Mais c’est surtout avec les bandeaux horizontaux et verticaux que l’illustrateur s’en est donné à cœur joie. Les bandeaux horizontaux, disposés en haut et en bas d’une même page, sont l’occasion d’accuser les contrastes en termes de taille et de tonalité : peine des serviteurs ployant sous le poids des hors-d’œuvre et joie en gros plan de ceux qui les consomment (chap. 8, p. 22), peine de celui qui tient le rôle du mouton dans le jeu du saute-mouton et puissance de la main du joueur de billes devant ses compagnons de jeu (chap. 9, p. 24), visages de géants intrigués par le bourdon d’un des pèlerins dans l’écuelle de Gargantua et fuite en ribambelle des petits pèlerins (chap. 18, p. 52).
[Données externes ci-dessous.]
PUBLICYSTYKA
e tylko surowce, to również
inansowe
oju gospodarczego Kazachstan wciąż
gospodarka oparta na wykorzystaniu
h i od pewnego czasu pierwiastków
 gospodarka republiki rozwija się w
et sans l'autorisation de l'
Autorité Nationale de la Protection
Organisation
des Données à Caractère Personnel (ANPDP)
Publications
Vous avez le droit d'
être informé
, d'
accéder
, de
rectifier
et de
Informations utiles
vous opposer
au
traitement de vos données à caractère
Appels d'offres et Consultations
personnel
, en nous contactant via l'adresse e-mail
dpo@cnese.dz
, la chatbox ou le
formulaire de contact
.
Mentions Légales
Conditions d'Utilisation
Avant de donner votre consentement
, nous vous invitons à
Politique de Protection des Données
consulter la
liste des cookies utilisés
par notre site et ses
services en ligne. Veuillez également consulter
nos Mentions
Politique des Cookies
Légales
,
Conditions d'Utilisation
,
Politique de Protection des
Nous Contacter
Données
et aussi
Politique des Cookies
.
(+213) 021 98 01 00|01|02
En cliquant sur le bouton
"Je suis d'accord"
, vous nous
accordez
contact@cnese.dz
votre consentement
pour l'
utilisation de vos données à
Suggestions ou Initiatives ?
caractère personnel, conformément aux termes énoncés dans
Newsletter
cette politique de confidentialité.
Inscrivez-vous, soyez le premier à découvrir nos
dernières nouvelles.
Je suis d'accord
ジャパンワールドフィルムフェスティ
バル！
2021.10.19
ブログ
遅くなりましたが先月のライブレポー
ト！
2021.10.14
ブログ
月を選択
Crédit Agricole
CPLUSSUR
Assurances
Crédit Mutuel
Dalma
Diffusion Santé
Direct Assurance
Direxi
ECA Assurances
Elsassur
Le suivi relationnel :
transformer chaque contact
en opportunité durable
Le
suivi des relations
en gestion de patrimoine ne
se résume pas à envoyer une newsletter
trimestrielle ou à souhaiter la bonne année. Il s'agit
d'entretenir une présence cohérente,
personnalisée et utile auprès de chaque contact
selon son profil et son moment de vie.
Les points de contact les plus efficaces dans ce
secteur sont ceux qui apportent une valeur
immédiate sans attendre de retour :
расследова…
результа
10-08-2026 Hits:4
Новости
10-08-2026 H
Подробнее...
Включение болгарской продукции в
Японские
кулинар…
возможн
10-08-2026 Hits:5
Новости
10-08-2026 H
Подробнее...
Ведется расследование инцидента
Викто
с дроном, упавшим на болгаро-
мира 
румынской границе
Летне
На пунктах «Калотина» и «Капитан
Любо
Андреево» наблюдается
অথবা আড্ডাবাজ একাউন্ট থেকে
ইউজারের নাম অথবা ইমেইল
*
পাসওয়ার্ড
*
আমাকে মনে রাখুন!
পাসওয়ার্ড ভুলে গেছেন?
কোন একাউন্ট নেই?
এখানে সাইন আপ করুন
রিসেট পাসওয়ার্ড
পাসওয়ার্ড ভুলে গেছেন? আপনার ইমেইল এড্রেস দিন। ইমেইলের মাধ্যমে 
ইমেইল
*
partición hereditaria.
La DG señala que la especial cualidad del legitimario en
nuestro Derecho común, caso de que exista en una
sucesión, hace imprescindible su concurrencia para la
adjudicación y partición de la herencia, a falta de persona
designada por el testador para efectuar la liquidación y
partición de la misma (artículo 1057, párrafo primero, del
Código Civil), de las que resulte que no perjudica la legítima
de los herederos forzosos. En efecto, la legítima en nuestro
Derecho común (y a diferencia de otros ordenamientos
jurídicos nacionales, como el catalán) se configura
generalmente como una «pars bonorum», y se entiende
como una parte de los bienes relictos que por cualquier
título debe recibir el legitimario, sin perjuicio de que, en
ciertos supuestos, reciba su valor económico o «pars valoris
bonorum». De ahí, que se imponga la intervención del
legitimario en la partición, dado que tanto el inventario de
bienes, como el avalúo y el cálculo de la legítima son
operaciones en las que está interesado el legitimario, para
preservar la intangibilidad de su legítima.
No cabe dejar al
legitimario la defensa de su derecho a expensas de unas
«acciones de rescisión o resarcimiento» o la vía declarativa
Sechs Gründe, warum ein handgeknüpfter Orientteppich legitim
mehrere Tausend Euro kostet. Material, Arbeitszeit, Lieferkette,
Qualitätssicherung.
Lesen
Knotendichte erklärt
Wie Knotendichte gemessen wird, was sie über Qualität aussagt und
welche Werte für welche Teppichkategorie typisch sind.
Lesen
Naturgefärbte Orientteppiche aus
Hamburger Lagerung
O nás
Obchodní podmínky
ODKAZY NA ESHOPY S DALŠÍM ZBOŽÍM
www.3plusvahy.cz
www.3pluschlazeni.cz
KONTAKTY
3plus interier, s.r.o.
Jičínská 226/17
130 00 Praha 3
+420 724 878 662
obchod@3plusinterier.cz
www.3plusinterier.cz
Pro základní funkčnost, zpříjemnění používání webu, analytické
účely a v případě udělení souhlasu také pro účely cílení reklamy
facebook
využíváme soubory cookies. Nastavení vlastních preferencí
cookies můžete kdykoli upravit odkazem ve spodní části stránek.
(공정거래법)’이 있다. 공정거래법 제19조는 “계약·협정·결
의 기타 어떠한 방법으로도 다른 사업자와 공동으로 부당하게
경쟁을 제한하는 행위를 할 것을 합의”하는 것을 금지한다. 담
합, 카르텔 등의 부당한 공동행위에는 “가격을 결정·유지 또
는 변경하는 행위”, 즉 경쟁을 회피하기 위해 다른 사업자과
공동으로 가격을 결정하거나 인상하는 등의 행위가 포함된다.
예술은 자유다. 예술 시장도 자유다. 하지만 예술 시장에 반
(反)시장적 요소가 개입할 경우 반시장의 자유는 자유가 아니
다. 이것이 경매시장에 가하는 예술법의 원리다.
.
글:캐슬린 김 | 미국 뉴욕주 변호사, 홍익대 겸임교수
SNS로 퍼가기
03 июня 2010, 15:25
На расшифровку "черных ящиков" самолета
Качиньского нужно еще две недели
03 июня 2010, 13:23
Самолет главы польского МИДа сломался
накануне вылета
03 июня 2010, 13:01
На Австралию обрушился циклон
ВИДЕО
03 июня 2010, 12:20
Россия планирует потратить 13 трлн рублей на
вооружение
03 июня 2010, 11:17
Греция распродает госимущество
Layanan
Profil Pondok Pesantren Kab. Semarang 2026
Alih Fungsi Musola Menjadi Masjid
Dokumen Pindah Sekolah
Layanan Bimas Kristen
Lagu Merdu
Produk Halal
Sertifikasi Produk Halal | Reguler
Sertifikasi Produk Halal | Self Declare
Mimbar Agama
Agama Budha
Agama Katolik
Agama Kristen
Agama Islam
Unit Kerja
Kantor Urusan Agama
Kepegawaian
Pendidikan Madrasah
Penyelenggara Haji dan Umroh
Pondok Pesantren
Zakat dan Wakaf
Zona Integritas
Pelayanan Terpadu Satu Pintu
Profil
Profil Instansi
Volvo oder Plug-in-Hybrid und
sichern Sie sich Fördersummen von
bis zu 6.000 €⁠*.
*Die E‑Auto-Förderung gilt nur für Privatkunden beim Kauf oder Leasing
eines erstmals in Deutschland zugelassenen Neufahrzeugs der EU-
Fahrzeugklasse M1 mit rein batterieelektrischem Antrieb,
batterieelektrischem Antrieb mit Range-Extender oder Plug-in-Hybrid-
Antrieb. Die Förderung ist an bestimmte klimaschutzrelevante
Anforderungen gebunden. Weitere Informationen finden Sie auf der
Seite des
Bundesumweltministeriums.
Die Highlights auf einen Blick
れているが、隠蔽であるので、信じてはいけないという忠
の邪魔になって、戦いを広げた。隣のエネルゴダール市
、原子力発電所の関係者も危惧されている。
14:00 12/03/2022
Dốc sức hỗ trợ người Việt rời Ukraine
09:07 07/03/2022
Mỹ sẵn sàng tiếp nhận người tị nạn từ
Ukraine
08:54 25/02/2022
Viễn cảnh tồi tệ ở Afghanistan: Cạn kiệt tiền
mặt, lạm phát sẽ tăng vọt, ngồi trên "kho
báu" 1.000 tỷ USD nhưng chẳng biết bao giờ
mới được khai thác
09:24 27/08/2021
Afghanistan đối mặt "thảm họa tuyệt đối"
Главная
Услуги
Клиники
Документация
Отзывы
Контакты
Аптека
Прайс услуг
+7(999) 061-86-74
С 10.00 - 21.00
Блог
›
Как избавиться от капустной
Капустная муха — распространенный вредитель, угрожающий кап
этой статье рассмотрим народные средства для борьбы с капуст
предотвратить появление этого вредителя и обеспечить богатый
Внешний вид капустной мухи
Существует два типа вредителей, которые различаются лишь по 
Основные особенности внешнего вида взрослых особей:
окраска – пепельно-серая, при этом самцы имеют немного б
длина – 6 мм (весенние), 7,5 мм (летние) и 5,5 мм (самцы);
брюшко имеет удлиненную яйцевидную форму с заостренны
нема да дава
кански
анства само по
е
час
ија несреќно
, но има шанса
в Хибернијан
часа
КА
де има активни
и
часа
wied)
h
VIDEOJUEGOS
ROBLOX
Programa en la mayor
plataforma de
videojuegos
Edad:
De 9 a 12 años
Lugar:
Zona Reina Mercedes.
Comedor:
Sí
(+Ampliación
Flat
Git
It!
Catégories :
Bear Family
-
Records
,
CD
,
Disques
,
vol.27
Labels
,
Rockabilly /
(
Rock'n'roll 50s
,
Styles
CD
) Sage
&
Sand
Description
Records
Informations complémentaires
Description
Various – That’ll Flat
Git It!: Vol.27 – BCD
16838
Les bandeaux verticaux accusent les effets d’altitude, pour les escaliers, tours et châteaux (pp. 9, 30, 55), mais aussi pour le regard du père sur son enfant humilié (p. 14), séparé de lui par un grand vide, et le cri puissant du prince, dont la tête émerge au-dessus des maisons au bout d’un cou démesuré (chap 11, p. 31). Disposés à la gauche du texte, guidant une lecture qui part de l’image pour aller à lui, sauf dans les doubles pages à bandeaux verticaux symétriques et encadrants, ils reflètent le plaisir de jouer avec le gigantisme tout en comblant un vide dans la page. Un bandeau vertical fait exception : c’est le triptyque constitué des portraits de Picrochole et de ses conseillers, le duc de Menuail et le comte Spadassin (chap. 15, p. 43). Inhabituellement statique, mais intéressant par sa façon d’articuler ensemble trois vignettes expressives, il donne corps, par la caricature, au jeu diplomatique complexe du chapitre de l’ambassade d’Ulrich Gallet, et est intermédiaire entre le rôle ornemental des bandeaux et les effets narratifs créés par les pages ornées de plusieurs vignettes.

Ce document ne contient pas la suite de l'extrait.